Una primera edición de ese diálogo entre maestro y discípulo y el libro que escribieron Rohmer y Chabrol pueden contemplarse ahora en la muestra que sobre el mago del suspense ha desplegado en su sede madrileña la Fundación Telefónica, y en la que se hace un repaso a su obra y a su capacidad para combinar el éxito de público, las exigencias de la industria y un estilo marcadamente propio que ha hecho de algunos de sus planos auténticos iconos de la cultura contemporánea.

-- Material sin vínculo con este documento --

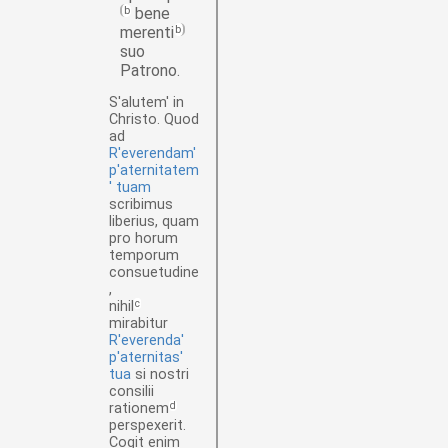
b
bene
merenti
b
suo
Patrono.
S'alutem' in
Christo. Quod
ad
R'everendam'
p'aternitatem
' tuam
scribimus
liberius, quam
pro horum
temporum
consuetudine
,
nihil
c
mirabitur
R'everenda'
p'aternitas'
tua
si nostri
consilii
rationem
d
perspexerit.
Cogit enim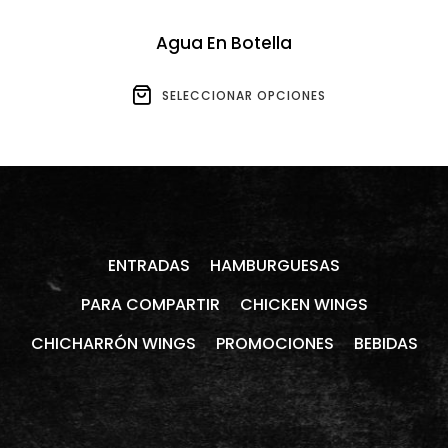
Agua En Botella
SELECCIONAR OPCIONES
ENTRADAS
HAMBURGUESAS
PARA COMPARTIR
CHICKEN WINGS
CHICHARRÓN WINGS
PROMOCIONES
BEBIDAS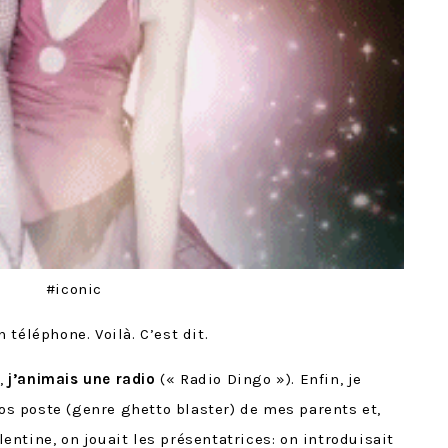
#iconic
téléphone. Voilà. C’est dit.
e,
j’animais une radio
(« Radio Dingo »). Enfin, je
ros poste (genre ghetto blaster) de mes parents et,
ntine, on jouait les présentatrices: on introduisait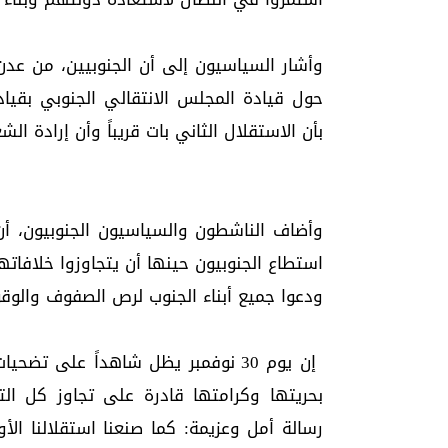
وأشار السياسيون إلى أن الجنوبيين، من عدن
حول قيادة المجلس الانتقالي الجنوبي بقياد
بأن الاستقلال الثاني بات قريباً وأن إرادة ال
استطاع الجنوبيون حينها أن يتجاوزوا خلافا
ودعوا جميع أبناء الجنوب لرص الصفوف وال
إن يوم 30 نوفمبر يظل شاهداً على ت
بحريتها وكرامتها قادرة على تجاوز كل ال
رسالة أمل وعزيمة: كما صنعنا استقلالنا ال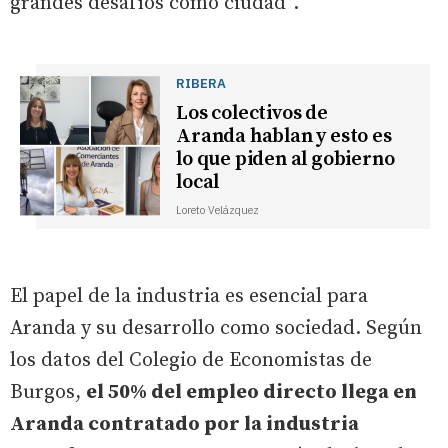
grandes desafíos como ciudad”.
RIBERA
Los colectivos de
Aranda hablan y esto es
lo que piden al gobierno
local
Loreto Velázquez
El papel de la industria es esencial para
Aranda y su desarrollo como sociedad. Según
los datos del Colegio de Economistas de
Burgos,
el 50% del empleo directo llega en
Aranda contratado por la industria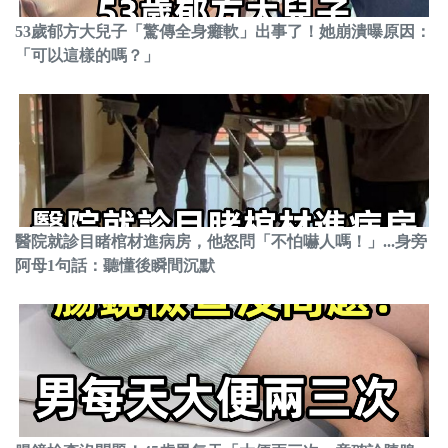
53歲郁方大兒子「驚傳全身癱軟」出事了！她崩潰曝原因：
「可以這樣的嗎？」
醫院就診目睹棺材進病房，他怒問「不怕嚇人嗎！」...身旁
阿母1句話：聽懂後瞬間沉默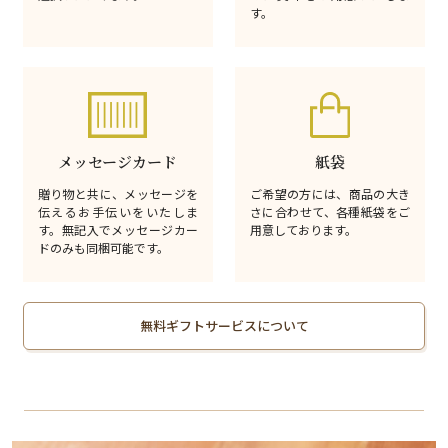
す。
メッセージカード
紙袋
贈り物と共に、メッセージを
ご希望の方には、商品の大き
伝えるお手伝いをいたしま
さに合わせて、各種紙袋をご
す。無記入でメッセージカー
用意しております。
ドのみも同梱可能です。
無料ギフトサービスについて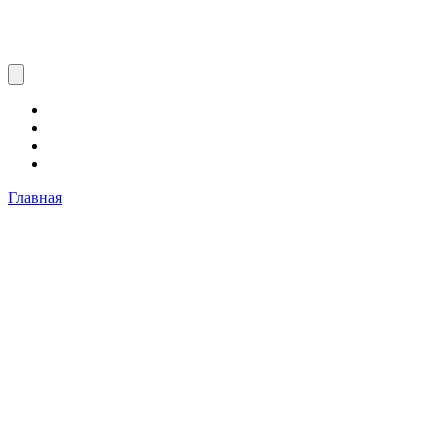
Главная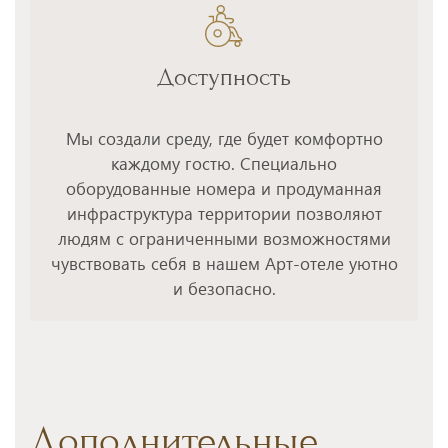
Доступность
Мы создали среду, где будет комфортно
каждому гостю. Специально
оборудованные номера и продуманная
инфраструктура территории позволяют
людям с ограниченными возможностями
чувствовать себя в нашем Арт-отеле уютно
и безопасно.
Дополнительные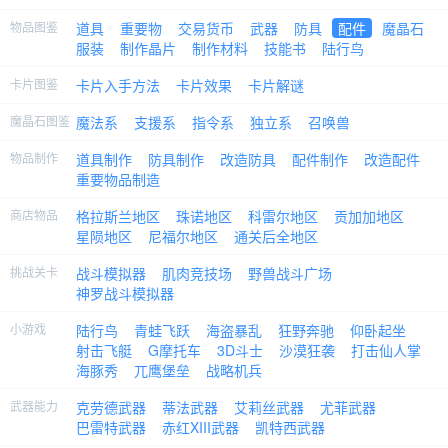
物品图鉴
道具
重要物
交易货币
武器
防具
配件
魔晶石
服装
制作晶片
制作材料
技能书
陆行鸟
卡片图鉴
卡片入手方法
卡片效果
卡片解谜
魔晶石图鉴
魔法系
支援系
指令系
独立系
召唤兽
物品制作
道具制作
防具制作
改造防具
配件制作
改造配件
重要物品制造
商店物品
格拉斯兰地区
珠诺地区
科雷尔地区
贡加加地区
星陨地区
尼福尔地区
通关后全地区
挑战关卡
战斗模拟器
肌肉竞技场
野兽战斗广场
神罗战斗模拟器
小游戏
陆行鸟
青蛙飞跃
海盗暴乱
狂野奔驰
仰卧起坐
射击飞艇
G摩托车
3D斗士
沙漠狂袭
打击仙人掌
海豚秀
兀鹰堡垒
战略机兵
武器能力
克劳德武器
蒂法武器
艾莉丝武器
尤菲武器
巴雷特武器
赤红XIII武器
凯特西武器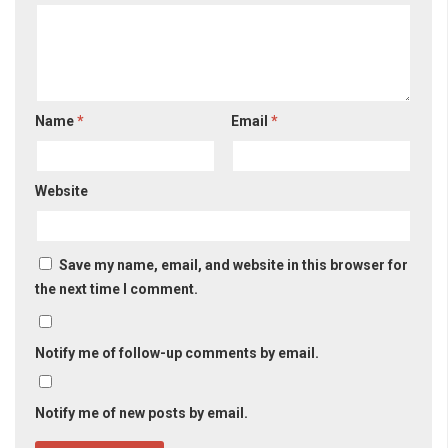
Name
*
Email
*
Website
Save my name, email, and website in this browser for
the next time I comment.
Notify me of follow-up comments by email.
Notify me of new posts by email.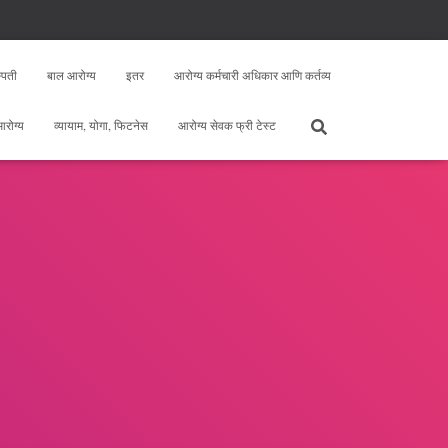
्पती
बाल आरोग्य
इतर
आरोग्य कर्मचारी अधिकार आणि कर्तव्य
 आरोग्य
व्यायाम, योगा, फिटनेस
आरोग्य सेवक फ्री टेस्ट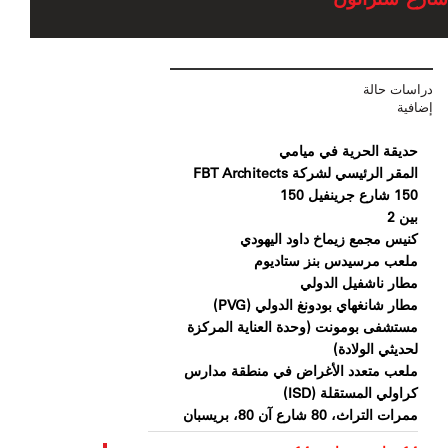
دراسات حالة
إضافية
حديقة الحرية في ميامي
المقر الرئيسي لشركة FBT Architects
150 شارع جرينفيل 150
بين 2
كنيس مجمع زيماخ داود اليهودي
ملعب مرسيدس بنز ستاديوم
مطار ناشفيل الدولي
مطار شانغهاي بودونغ الدولي (PVG)
مستشفى بومونت (وحدة العناية المركزة
لحديثي الولادة)
ملعب متعدد الأغراض في منطقة مدارس
كراولي المستقلة (ISD)
ممرات التراث، 80 شارع آن 80، بريسبان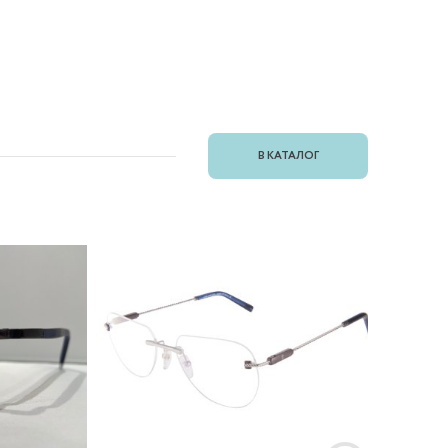
В КАТАЛОГ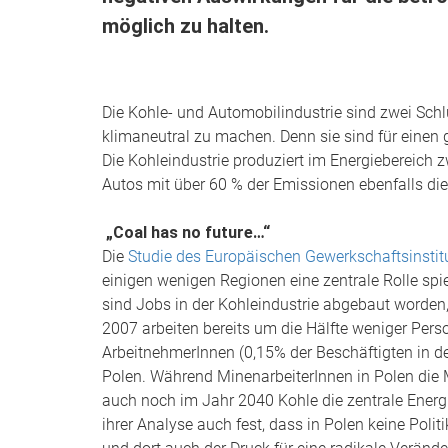
möglich zu halten.
Die Kohle- und Automobilindustrie sind zwei Sch
klimaneutral zu machen. Denn sie sind für einen 
Die Kohleindustrie produziert im Energiebereich z
Autos mit über 60 % der Emissionen ebenfalls di
„Coal has no future…“
Die
Studie des Europäischen Gewerkschaftsinstitu
einigen wenigen Regionen eine zentrale Rolle spiel
sind Jobs in der Kohleindustrie abgebaut worden,
2007 arbeiten bereits um die Hälfte weniger Pers
ArbeitnehmerInnen (0,15% der Beschäftigten in der
Polen. Während MinenarbeiterInnen in Polen die M
auch noch im Jahr 2040 Kohle die zentrale Energieq
ihrer Analyse auch fest, dass in Polen keine Pol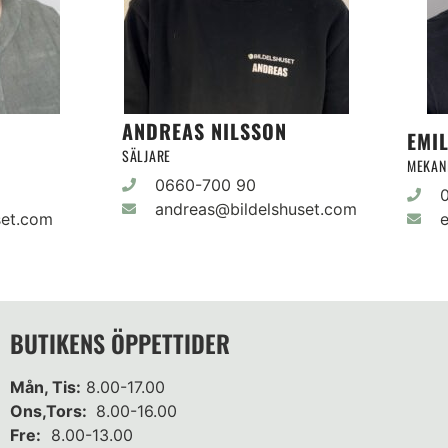
ANDREAS NILSSON
EMI
SÄLJARE
MEKAN
0660-700 90
andreas@bildelshuset.com
set.com
e
BUTIKENS ÖPPETTIDER
Mån, Tis:
8.00-17.00
Ons,Tors:
8.00-16.00
Fre:
8.00-13.00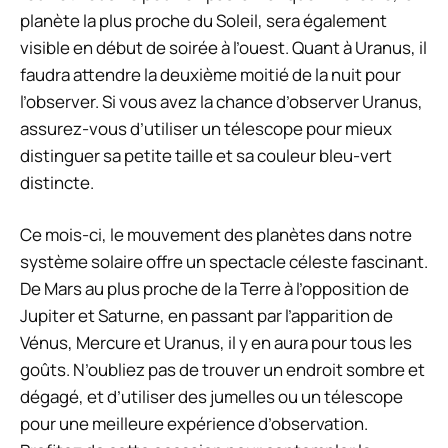
planète la plus proche du Soleil, sera également
visible en début de soirée à l’ouest. Quant à Uranus, il
faudra attendre la deuxième moitié de la nuit pour
l’observer. Si vous avez la chance d’observer Uranus,
assurez-vous d’utiliser un télescope pour mieux
distinguer sa petite taille et sa couleur bleu-vert
distincte.
Ce mois-ci, le mouvement des planètes dans notre
système solaire offre un spectacle céleste fascinant.
De Mars au plus proche de la Terre à l’opposition de
Jupiter et Saturne, en passant par l’apparition de
Vénus, Mercure et Uranus, il y en aura pour tous les
goûts. N’oubliez pas de trouver un endroit sombre et
dégagé, et d’utiliser des jumelles ou un télescope
pour une meilleure expérience d’observation.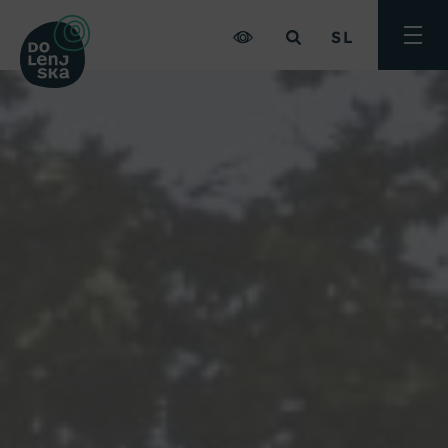
SL
Preklo
meni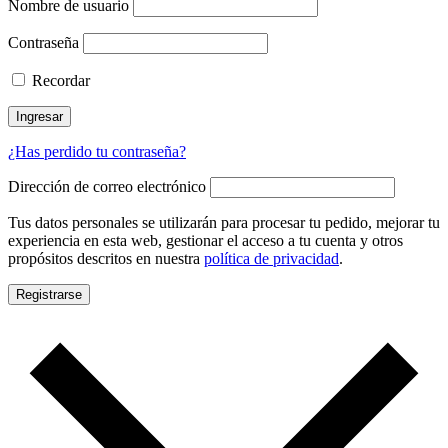
Nombre de usuario
Contraseña
Recordar
Ingresar
¿Has perdido tu contraseña?
Dirección de correo electrónico
Tus datos personales se utilizarán para procesar tu pedido, mejorar tu
experiencia en esta web, gestionar el acceso a tu cuenta y otros
propósitos descritos en nuestra
política de privacidad
.
Registrarse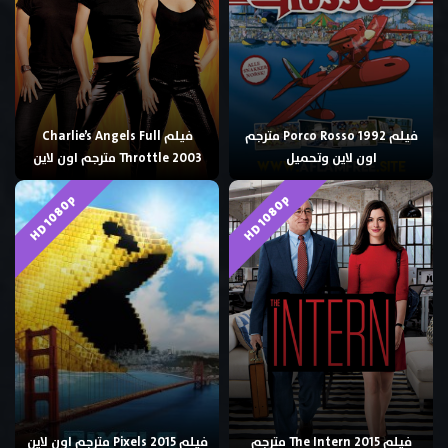
فيلم Porco Rosso 1992 مترجم
فيلم Charlie’s Angels Full
اون لاين وتحميل
Throttle 2003 مترجم اون لاين
HD 1080p
HD 1080p
فيلم The Intern 2015 مترجم
فيلم Pixels 2015 مترجم اون لاين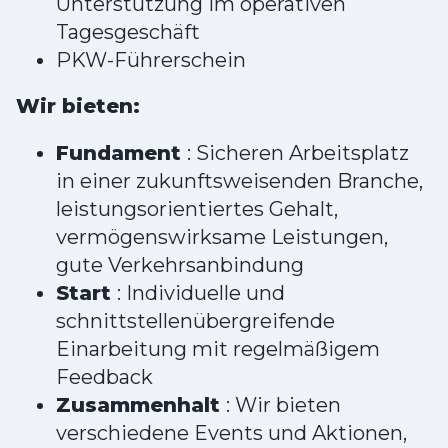
Unterstützung im operativen
Tagesgeschäft
PKW-Führerschein
Wir bieten:
Fundament
: Sicheren Arbeitsplatz
in einer zukunftsweisenden Branche,
leistungsorientiertes Gehalt,
vermögenswirksame Leistungen,
gute Verkehrsanbindung
Start
: Individuelle und
schnittstellenübergreifende
Einarbeitung mit regelmäßigem
Feedback
Zusammenhalt
: Wir bieten
verschiedene Events und Aktionen,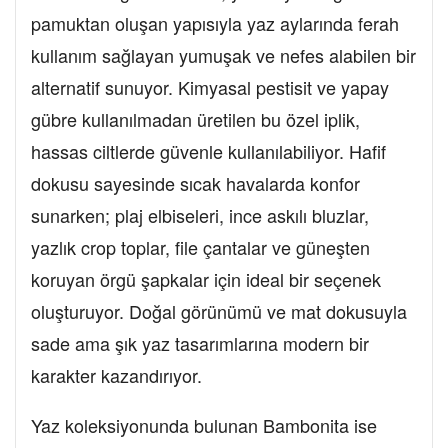
pamuktan oluşan yapısıyla yaz aylarında ferah
kullanım sağlayan yumuşak ve nefes alabilen bir
alternatif sunuyor. Kimyasal pestisit ve yapay
gübre kullanılmadan üretilen bu özel iplik,
hassas ciltlerde güvenle kullanılabiliyor. Hafif
dokusu sayesinde sıcak havalarda konfor
sunarken; plaj elbiseleri, ince askılı bluzlar,
yazlık crop toplar, file çantalar ve güneşten
koruyan örgü şapkalar için ideal bir seçenek
oluşturuyor. Doğal görünümü ve mat dokusuyla
sade ama şık yaz tasarımlarına modern bir
karakter kazandırıyor.
Yaz koleksiyonunda bulunan Bambonita ise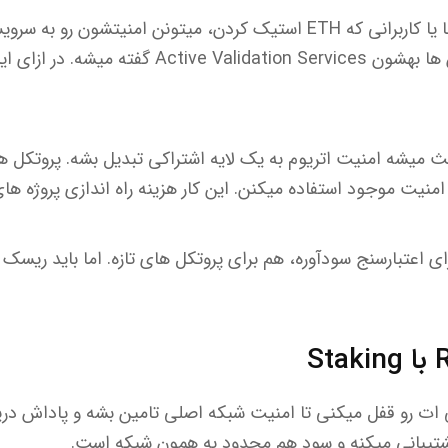
در این ساختار، اعتبارسنج ها یا کاربرانی که ETH استیک کردن، میتونن امنی
Active Va گفته میشه.
در ازای ا
ظر فنی، Restaking باعث میشه امنیت اتریوم به یک لایه اشتراکی تبدیل بشه. پ
منیت موجود استفاده میکنن. این کار هزینه راه اندازی پروژه های
ه Restaking هم برای اعتبارسنج سودآوره، هم برای پروتکل های تازه. اما باید
دارایی ات رو قفل میکنی تا امنیت شبکه اصلی تامین بشه و پاداش د
شتیبانی میکنه و سود هم محدود به همون شبکه است.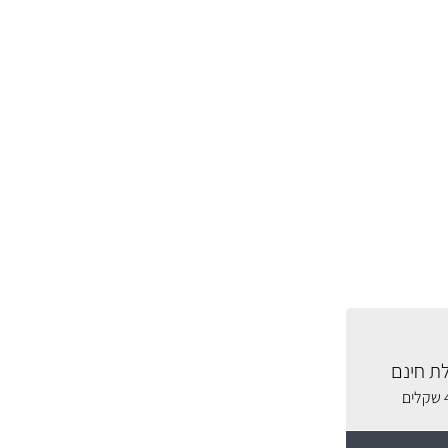
ת חינם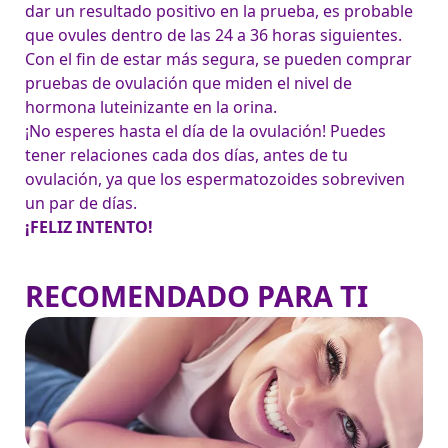
dar un resultado positivo en la prueba, es probable 
que ovules dentro de las 24 a 36 horas siguientes.

Con el fin de estar más segura, se pueden comprar 
pruebas de ovulación que miden el nivel de 
hormona luteinizante en la orina.
¡No esperes hasta el día de la ovulación! Puedes 
tener relaciones cada dos días, antes de tu 
ovulación, ya que los espermatozoides sobreviven 
un par de días. 
¡FELIZ INTENTO!
RECOMENDADO PARA TI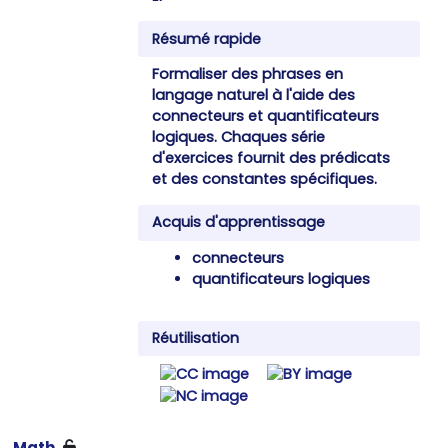
Résumé rapide
Formaliser des phrases en
langage naturel à l'aide des
connecteurs et quantificateurs
logiques. Chaques série
d'exercices fournit des prédicats
et des constantes spécifiques.
Acquis d'apprentissage
connecteurs
quantificateurs logiques
Réutilisation
Math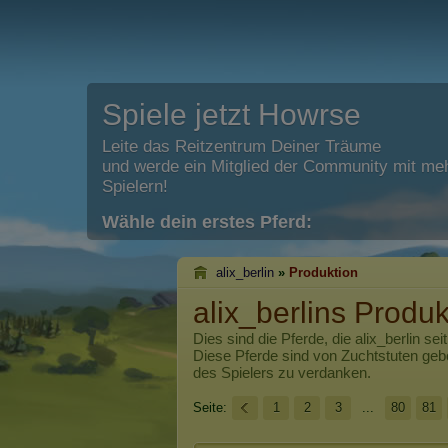
Spiele jetzt Howrse
Leite das Reitzentrum Deiner Träume
und werde ein Mitglied der Community mit meh
Spielern!
Wähle dein erstes Pferd:
alix_berlin
»
Produktion
alix_berlins Produk
Dies sind die Pferde, die
alix_berlin
seit
Diese Pferde sind von Zuchtstuten ge
des Spielers zu verdanken.
Seite:
1
2
3
...
80
81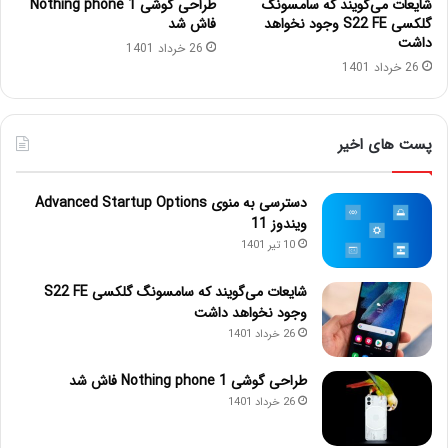
شایعات می‌گویند که سامسونگ
طراحی گوشی Nothing phone 1
گلکسی S22 FE وجود نخواهد
فاش شد
داشت
26 خرداد 1401
26 خرداد 1401
پست های اخیر
دسترسی به منوی Advanced Startup Options
ویندوز 11
10 تیر 1401
شایعات می‌گویند که سامسونگ گلکسی S22 FE
وجود نخواهد داشت
26 خرداد 1401
طراحی گوشی Nothing phone 1 فاش شد
26 خرداد 1401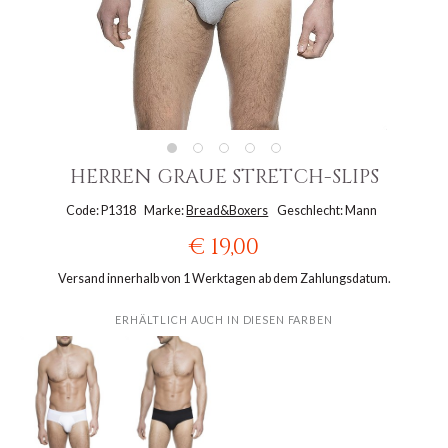
HERREN GRAUE STRETCH-SLIPS
Code: P1318
Marke:
Bread&Boxers
Geschlecht: Mann
€ 19,00
Versand innerhalb von 1 Werktagen ab dem Zahlungsdatum.
ERHÄLTLICH AUCH IN DIESEN FARBEN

En su larga obra hay una etapa británica y otra americana. Cuando en 1939 se trasladó a Estados Unidos atraído por las posibilidades que Hollywood le ofrecía para realizar la película que entonces proyectaba, Rebeca, Hitchcock ya era el director más importante del cine inglés, con títulos como El hombre que sabía demasiado o 39 escalones. Su experiencia americana supondría un enorme revulsivo para una carrera a la que habría de sumar cintas como Vértigo, La ventana indiscreta o Los pájaros. Con presupuestos unas veces grandes y otras más reducidos, de la mano de su propia productora o sometido a las condiciones de quienes arriesgaban su dinero, Hitchcock siempre fue consciente del control que el director debía ejercer sobre su película. Si en cada una de ellas mostraba un dominio absoluto de sus recursos narrativos, tampoco dejaba de lado su nombre ni su persona a la hora de atraer el interés de los espectadores y llevarlos hasta las salas de proyección. “Los actores aparecen y desaparecen, pero el nombre de los directores debería permanecer claramente en la mente del público”, decía quien tomó la costumbre de salir en sus películas como un figurante más.

Su obra sigue suscitando interés, pero su persona está cada cierto tiempo sometida a cuestión. Detrás de esa apariencia bonachona que parecía transmitir con su oronda figura, debía de haber en él algo más que ese universo retorcido que afloraba en sus películas y que tenía en sus rubias actrices la representación de un deseable e inalcanzable tipo de mujer. Grace Kelly, Ingrid Bergman, Kim Novak o Janet Leigh fueron algunas de las que encarnaron a sus personajes femeninos. Pero ha sido Tippi Hedren, que protagonizó Los pájaros y Marnie la ladrona, la que más duras palabras ha tenido sobre el cineasta. En el libro de memorias que acaba de publicar a sus 86 años, la madre de Melanie Griffith ha vuelto a recordar diversas situaciones sufridas por ella en las que Hitchcock queda identificado como algo parecido a un acosador sexual. Cuando en la entrevista de 1962 Truffaut habla del interés que su interlocutor había mostrado por Grace Kelly, porque, según este había declarado, en ella el sexo era algo indirecto, Hitchcock le responde: “Si el sexo es demasiado llamativo y demasiado evidente, no hay suspense. ¿Por qué razón elijo actrices rubias y sofisticadas? Buscamos mujeres de mundo, verdaderas damas que se transformarán en prostitutas en el dormitorio”.

Hitchcock murió en 1980, cuando el concepto de acoso sexual apenas había empezado a definirse y la exigencia de un lenguaje políticamente correcto todavía estaba por llegar. En forma de libro, de película o de telefilme, alguien reincide en este asunto cada cierto tiempo, pero nada de eso parece hacer mella en una obra consolidada. La capacidad destructora de la bomba es pequeña. No hay lugar para el suspense.